A low incidence of ANSD (0.50%) among all confirmed HL was revealed in the current study, which was lower than rates (1.81–5.42%) quoted in the literature36,38,46. This might be because the proportion of infants with risk factors for ANSD, including NICU stay, low birth weight, hyperbilirubinemia, and the use of mechanical ventilation, in the current study cohort was small47,48,49.

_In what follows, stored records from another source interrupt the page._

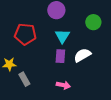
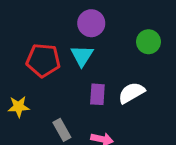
cyan triangle: (62, 36) -> (82, 56), moved
gray rectangle: (24, 79) -> (62, 130), moved

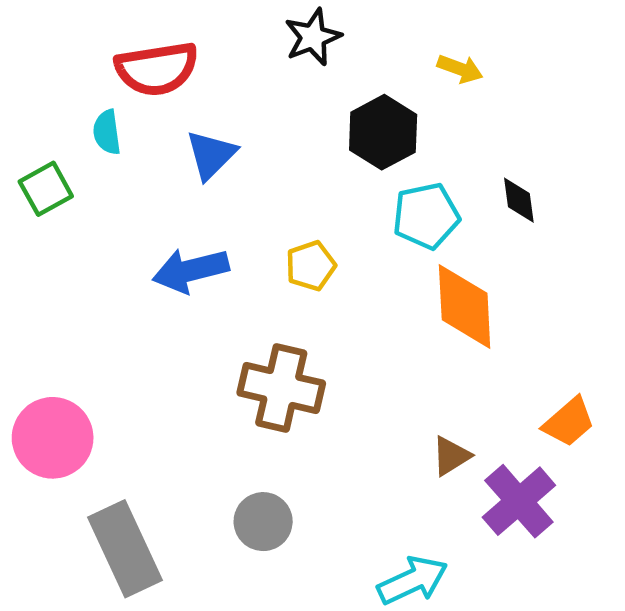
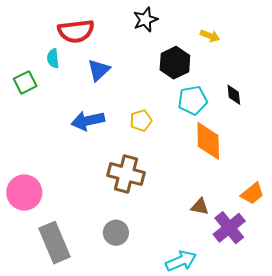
brown triangle: (451, 456) -> (200, 207), turned 42

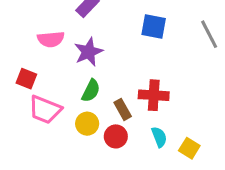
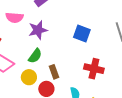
blue square: (154, 26) -> (82, 33), moved
red cross: (154, 95) -> (94, 69), moved

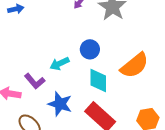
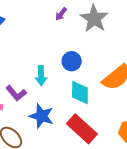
cyan arrow: (60, 64) -> (41, 76), turned -66

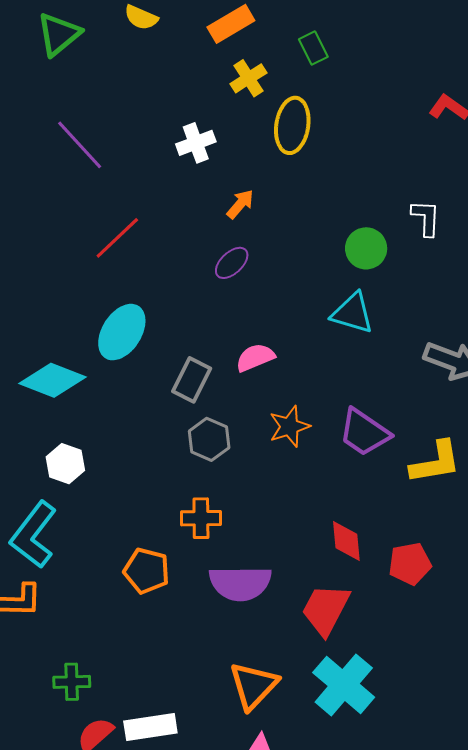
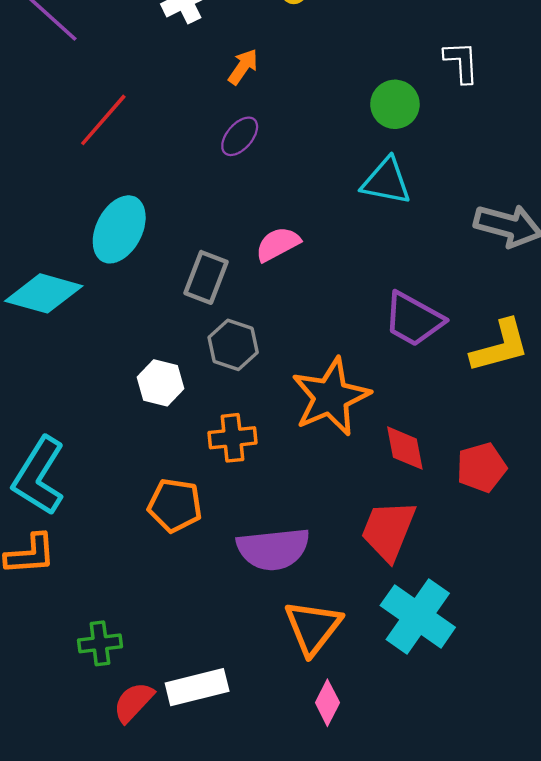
orange star: (289, 426) -> (331, 397), moved, size x1.6
white hexagon: (65, 464) -> (160, 383), moved
purple semicircle: (240, 583) -> (273, 549), moved

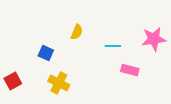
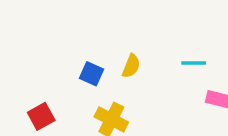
yellow semicircle: (77, 32) -> (131, 66), moved

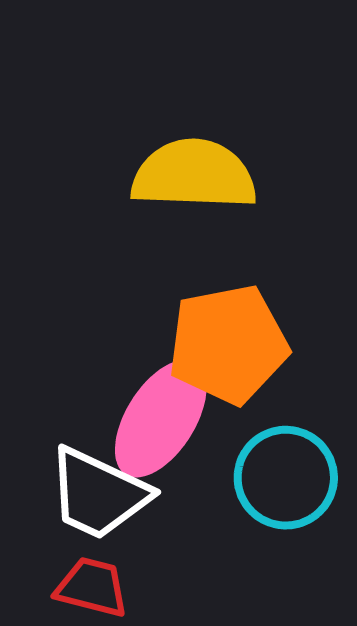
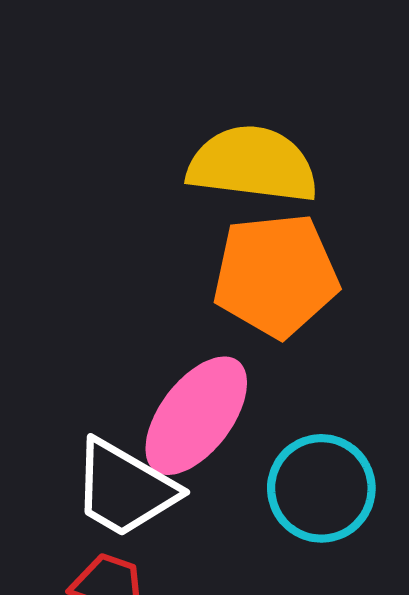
orange pentagon: (228, 344) -> (276, 275), moved

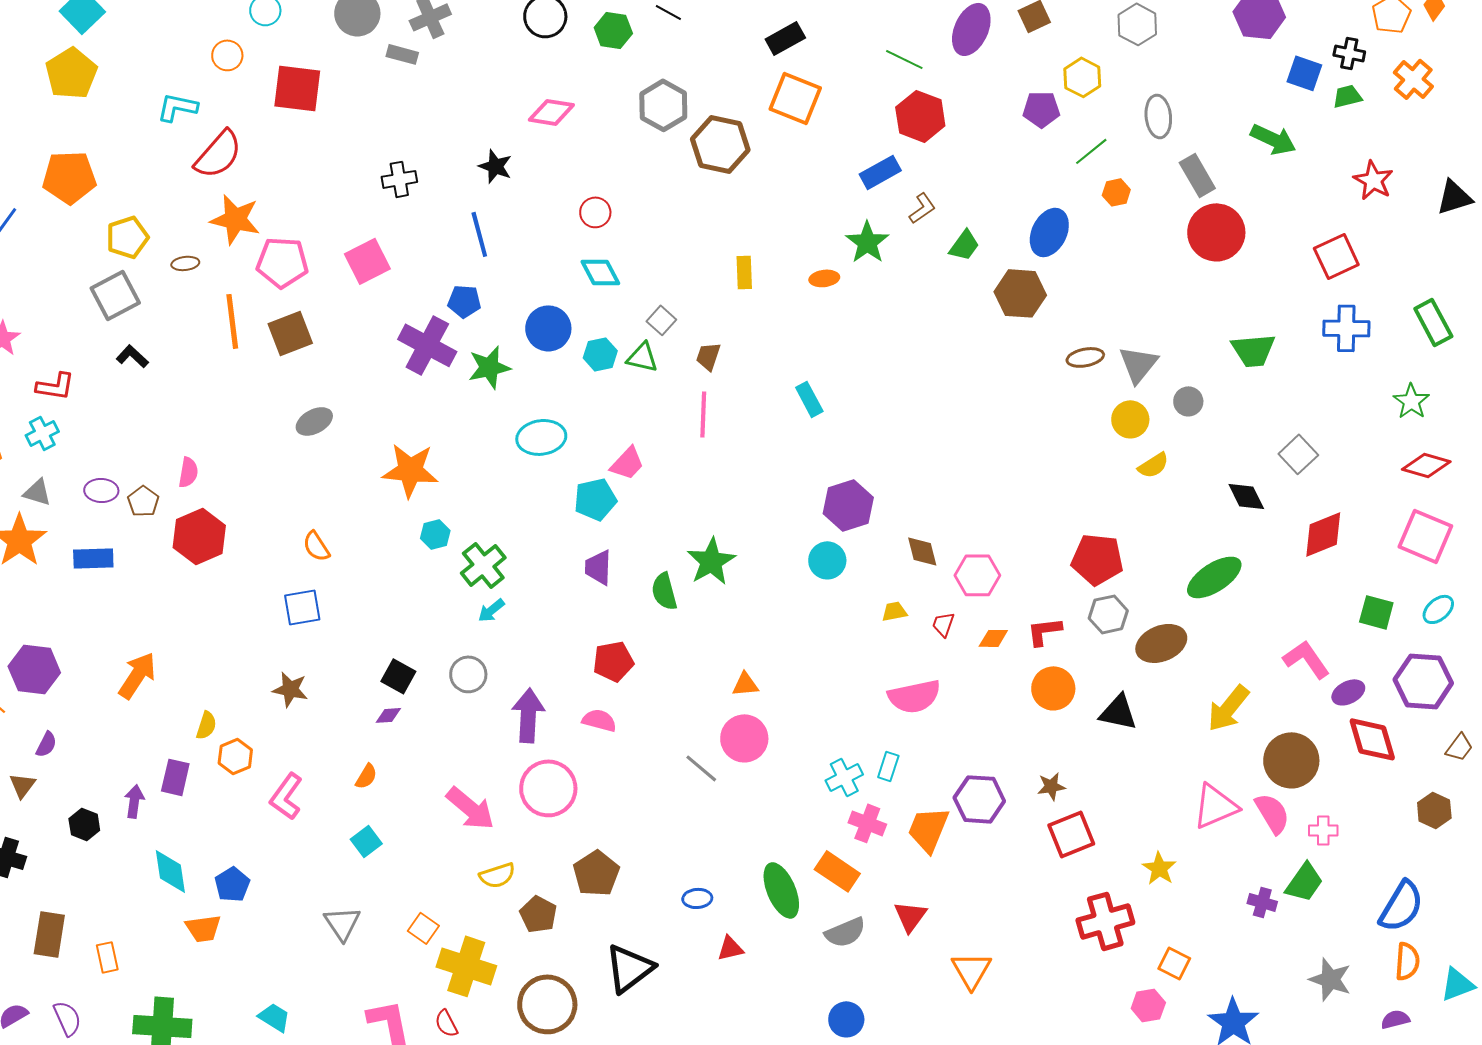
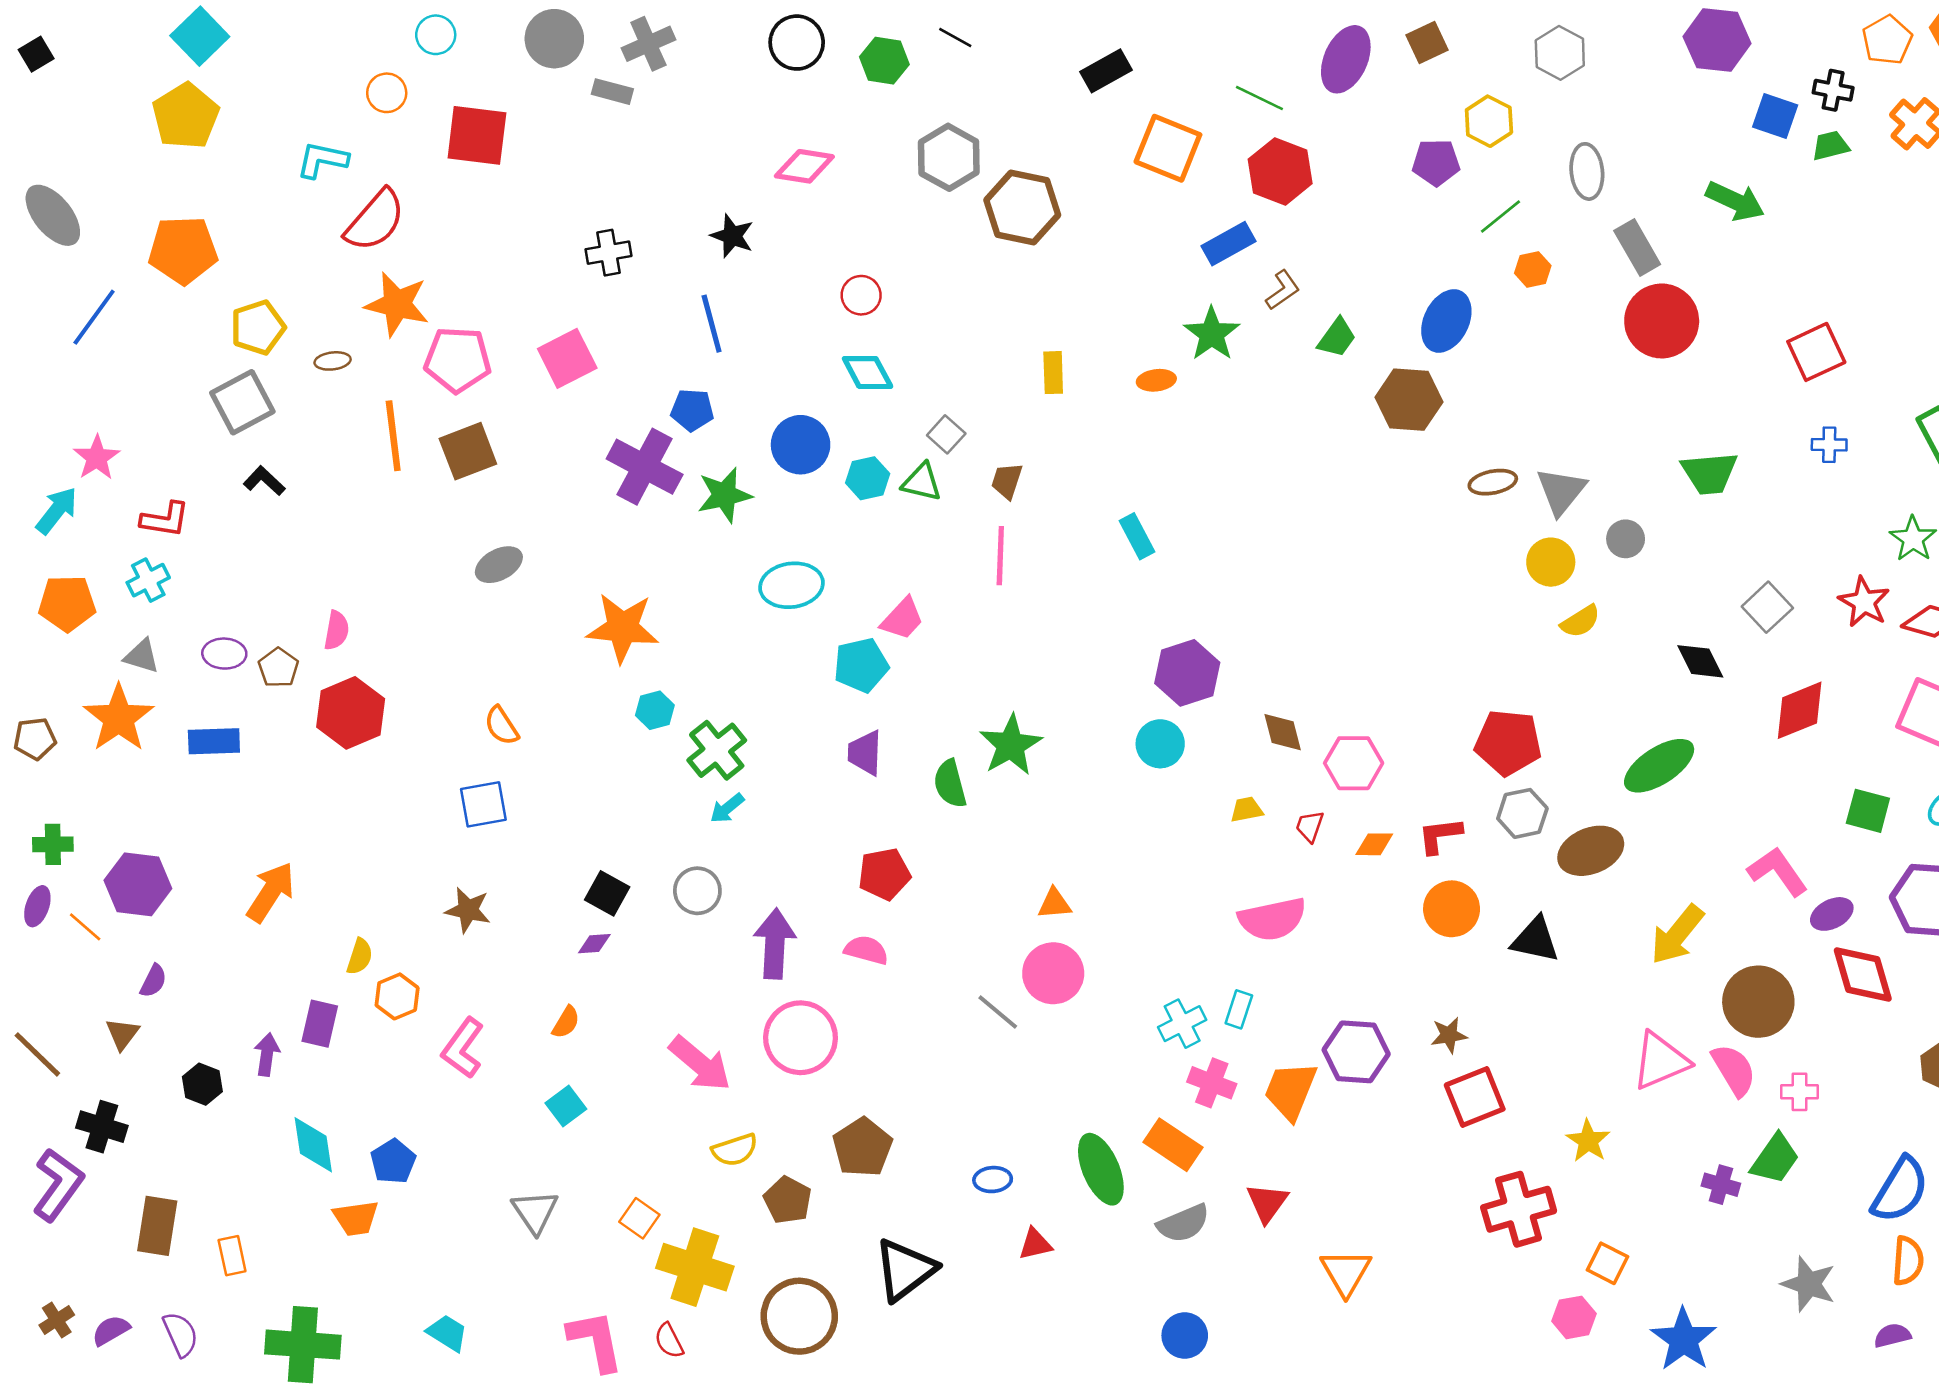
orange square: (795, 98) -> (1168, 148), moved
red star: (1373, 180) -> (1864, 602), moved
blue cross: (1346, 328) -> (1829, 445), size x0.6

Depending on the risk factors, there is significant variation between published studies ragarding the most prevalent risk factors. A large cohort study by Zhou et al. on risk factors for HL among 7287 neonates in China showed that craniofacial malformations, NICU admission history and other risk factors were closely related to HL, and the top two recurring risk factors in this study were consistent with the above46. In another study, hyperbilirubinemia was presented as the most frequently associated risk factor; however, in our findings, the prevalence of hyperbilirubinemia was low among all risk factors found50. In addition, according to our statistical analysis, age, craniofacial malformations and low birth weight were associated with the presence of HL. These associations may indicate that more attention should be given in tertiary referral centers as well as in obstetrics departments and child health care departments in the early stages to allow for HL cases with risk factors to be identified when a child is still in the womb.

Limitations

This study had the following limitations. First, the data of this study were extracted from a single center in Beijing, and the results only reflected the status of newborn hearing screening and diagnoses in Beijing Tongren Hospital, Capital Medical University, from 2012 to 2021. The status of newborn hearing screening in China should be derived from a comprehensive analysis of data from more regions. Second, the associations between risk factors and the presence of HL we observed may have been due to shared risk factors for the same case, which might be causal or may be spurious.

Conclusion

In this paper, we presented our experience in the UNHS program for neonatal HL, specifically in relation to the comparison of screening and diagnosis over 9 years. We demonstrated that, despite having some limitations in external validity, there is valuable information to be gained on the advantages of carrying out UNHS, which is an important tool for detecting different degrees of HL among children in early stages. In addition, attention should be given to early diagnosis, intervention and follow-up for children with risk factors for HL, such as NICU admission history, craniofacial malformations and low birth weight.